From the Broad Institute, Cambridge, MA 02139; ¶ Institute for Systems Biology, Seattle, WA 98103; || University of California, San Francisco, CA 94143; and ** Millennium Pharmaceuticals, Cambridge, MA 02139
Over the past few years, the number and size of proteomic datasets composed of mass spectrometry-derived protein identifications reported in the literature have grown dramatically. This is a direct result of the widespread availability of instruments, methods, and easy-to-use software for collecting large amounts of data and for converting the observed peptide and fragment-ion masses to peptide and then protein identities. In particular, the analysis of samples containing large numbers of proteins by multidimensional liquid chromatography (LC/LC)1 coupled on-line with tandem mass spectrometry (MS/MS) is now a common component of many biological projects. Clearly it is in the interest of the scientific community to make such data readily available. However, the publication of large proteomic datasets poses new and significant challenges for authors, reviewers, and readers as universally accepted and widely available computational tools for validation of the published results are not yet available (1). In an effort to ensure that high-quality, significant data are entering the proteomics literature, Molecular & Cellular Proteomics (MCP) is introducing guidelines for authors planning to submit manuscripts containing large numbers of proteins identified primarily by LC-MS/MS.
The need for these guidelines is driven in part by the fact that a significant but undefined number of the proteins being reported as "identified" in proteomics articles are likely to be false positives (2). These incorrect matches probably result most often from the use of low-quality peptide MS/MS data to search the database. However, even high-quality data can produce invalid identifications if, for example, the actual peptide sequence is not in the database being searched. Many different algorithms are being used for peptide and protein assignment (e.g. MSTag, Mascot, SEQUEST, SpectrumMill, Sonar, etc.), and each has unique rules for scoring to move the most probable peptide assignment to the top of the "hit" list.

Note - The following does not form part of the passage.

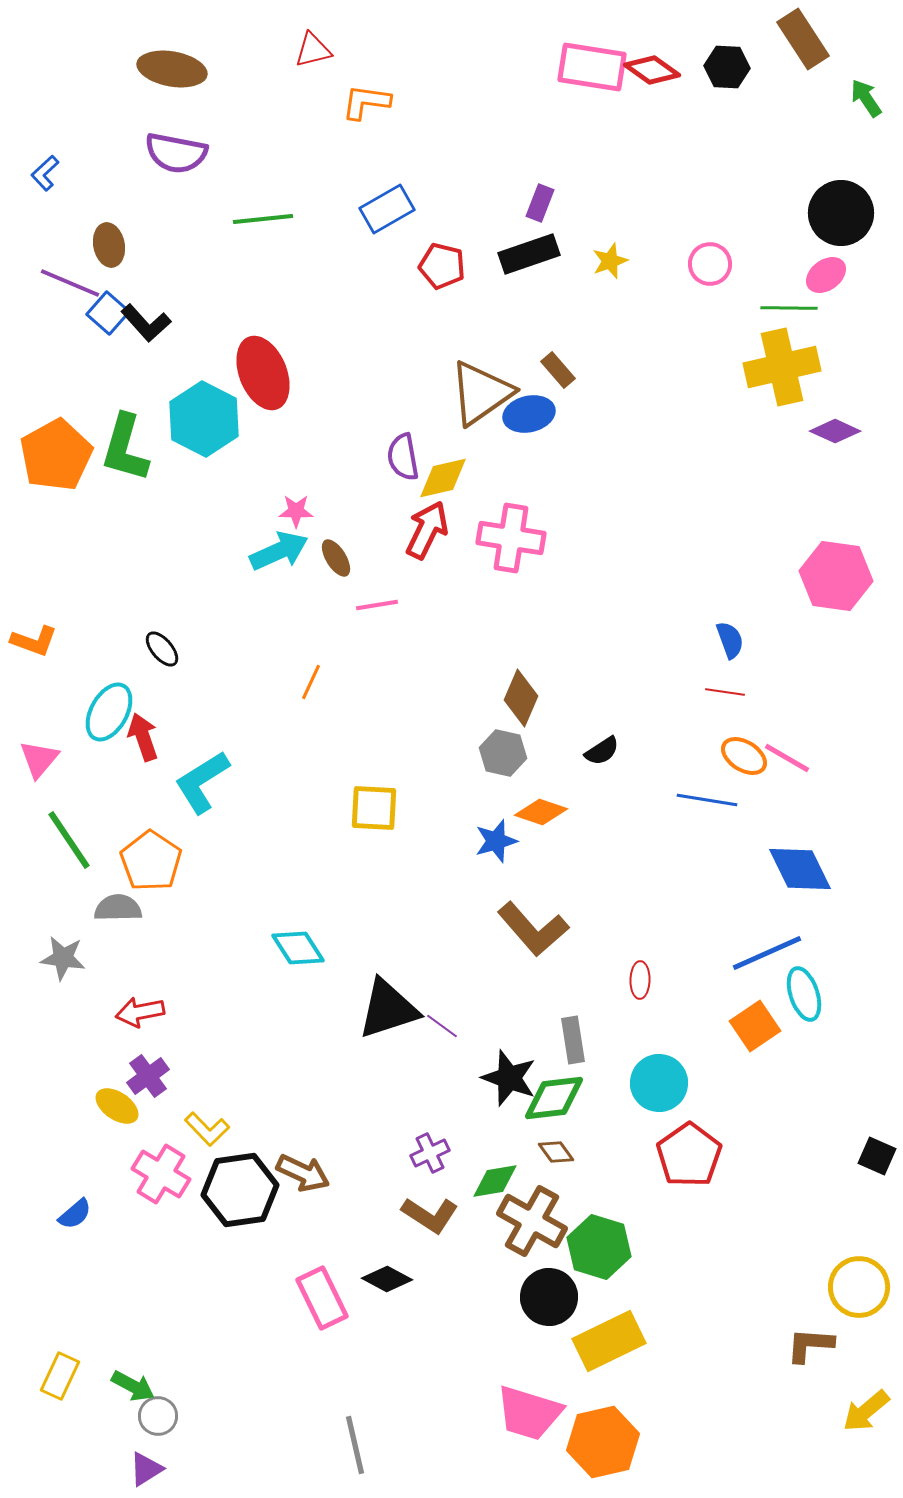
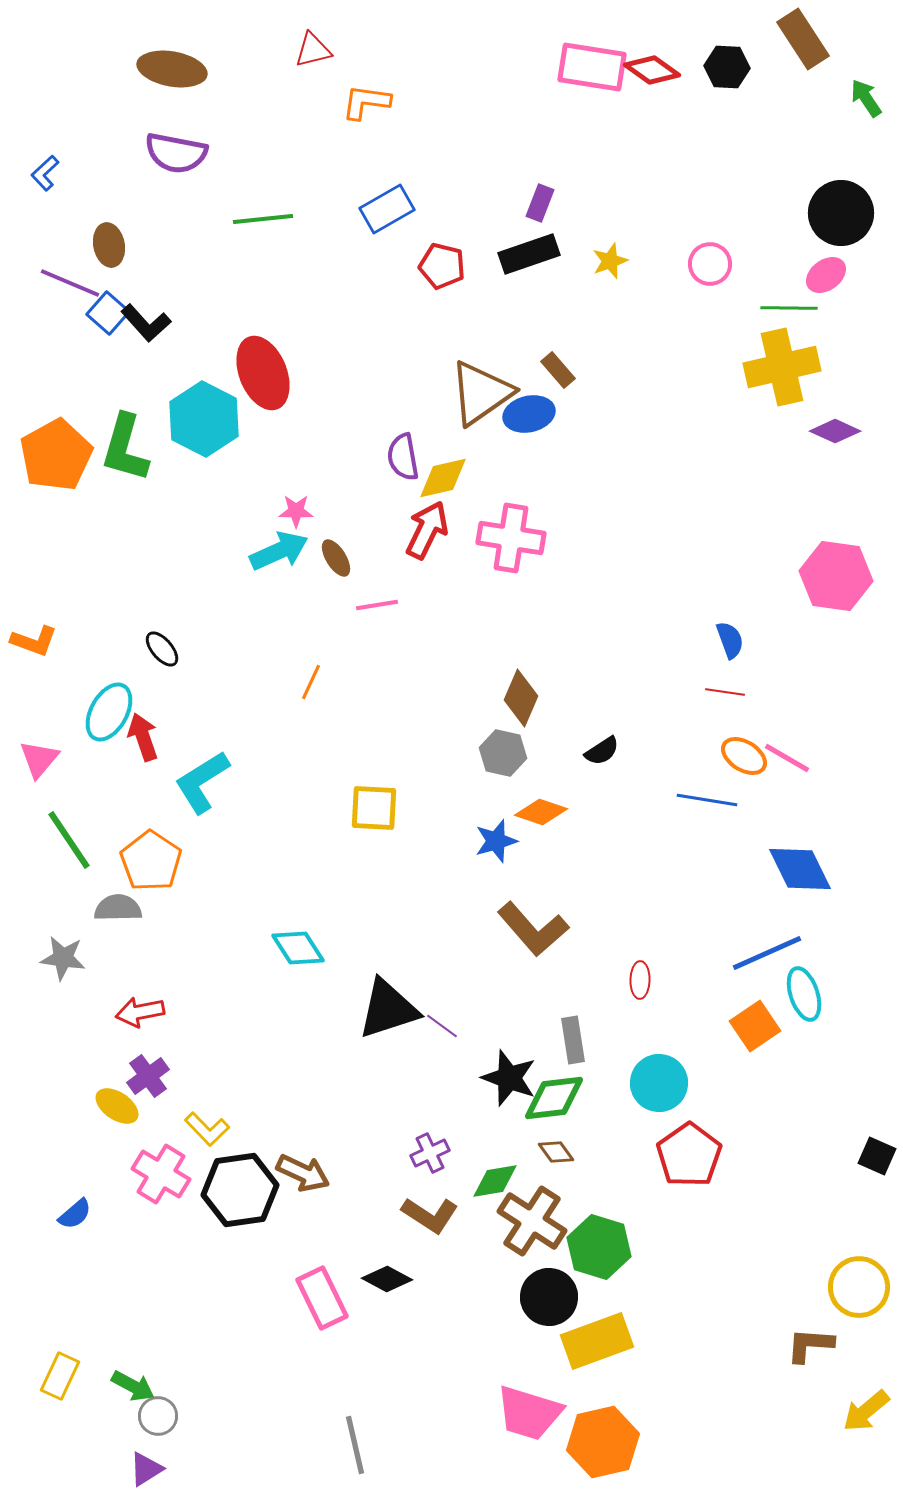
brown cross at (532, 1221): rotated 4 degrees clockwise
yellow rectangle at (609, 1341): moved 12 px left; rotated 6 degrees clockwise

In addition, new filtering criteria are being developed that, when layered onto the results from the above algorithms, help to eliminate a certain additional percentage of false positives (3, 4). It is very important that the users of these tools, our authors, have at least a working understanding of how the algorithm they use works. However, even the judicious use of scoring, threshold parameters, and additional filtering criteria for search engines, while serving the very important purpose of reducing the number of misassigned peptides and proteins, does not eliminate the problem. It is almost always possible to match a MS/MS spectrum to a peptide in the database; the difficult part is validating that the match is correct.

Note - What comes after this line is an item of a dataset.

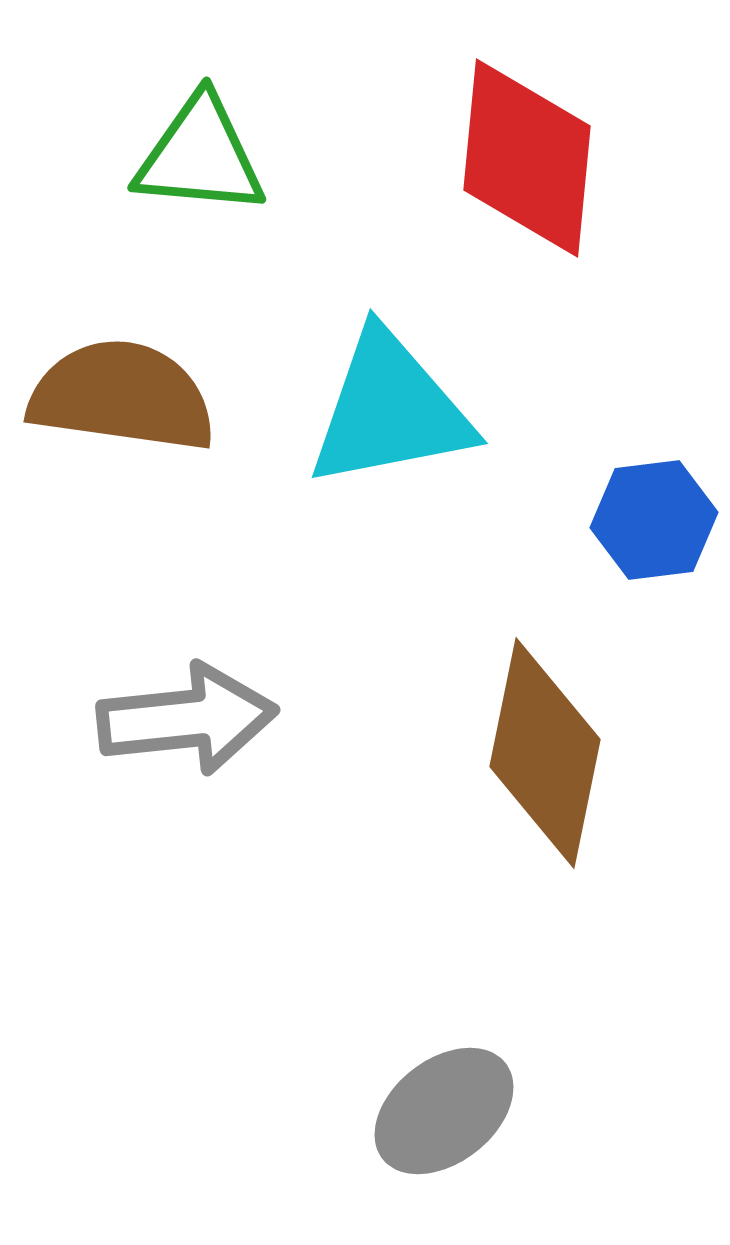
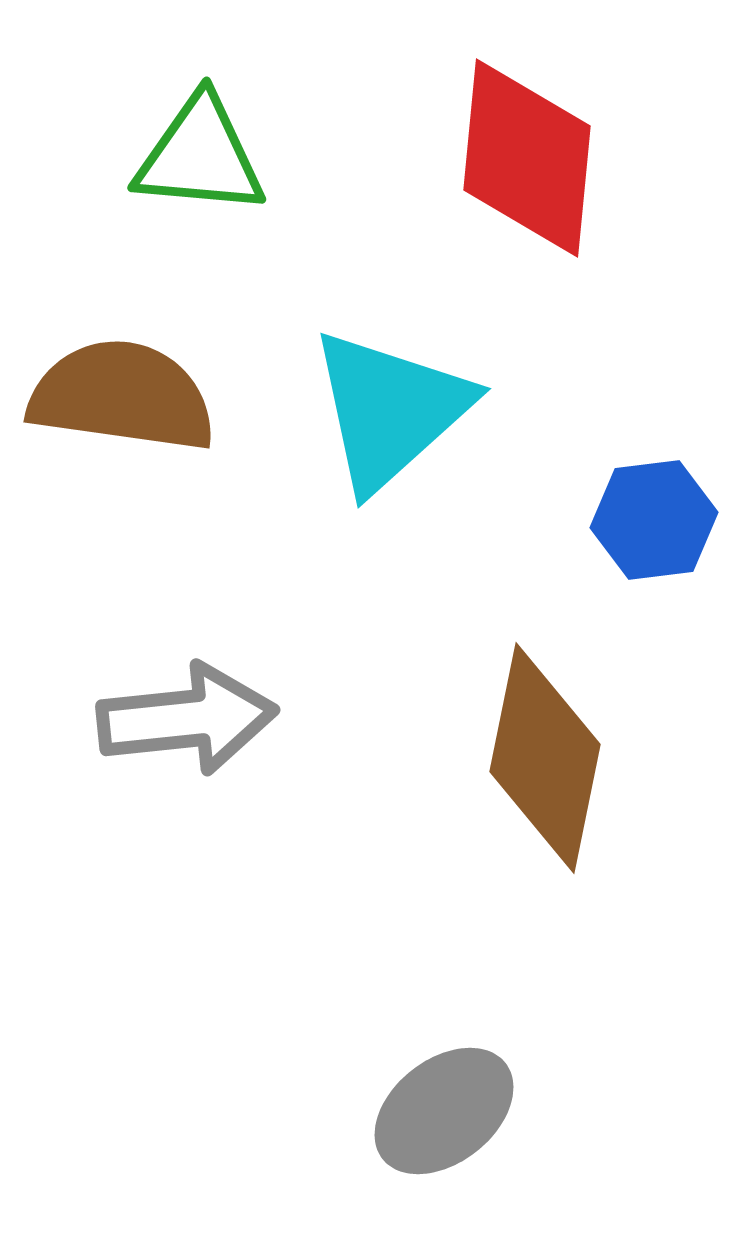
cyan triangle: rotated 31 degrees counterclockwise
brown diamond: moved 5 px down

This is not to imply that the situation is bleak. In fact, most assignments of proteins made with high-quality data and using more than a single peptide to identify a protein are likely correct. Furthermore, improved methods are being developed at a rapid pace. Recently, application of statistical methods to validate peptide assignments to MS/MS spectra of peptides has been shown to be a promising approach, and a number of groups are working in this area (2, 511). However, these programs are only beginning to be widely used and they are not universally accepted. MCP fully supports continued development and testing of such programs and will publish new search and filtering approaches to make them widely available to the proteomics community. However, in the absence of accepted standards and widely available tools that operate on such standards, there are guidelines that the journal can formulate that would help ensure the publication of high-quality information and to assist readers in being able to make their own assessment of the validity of the assignments in manuscripts. Thus, we introduce the initial set of such guidelines in this issue of the journal. The rationale and purpose of each of these is described below.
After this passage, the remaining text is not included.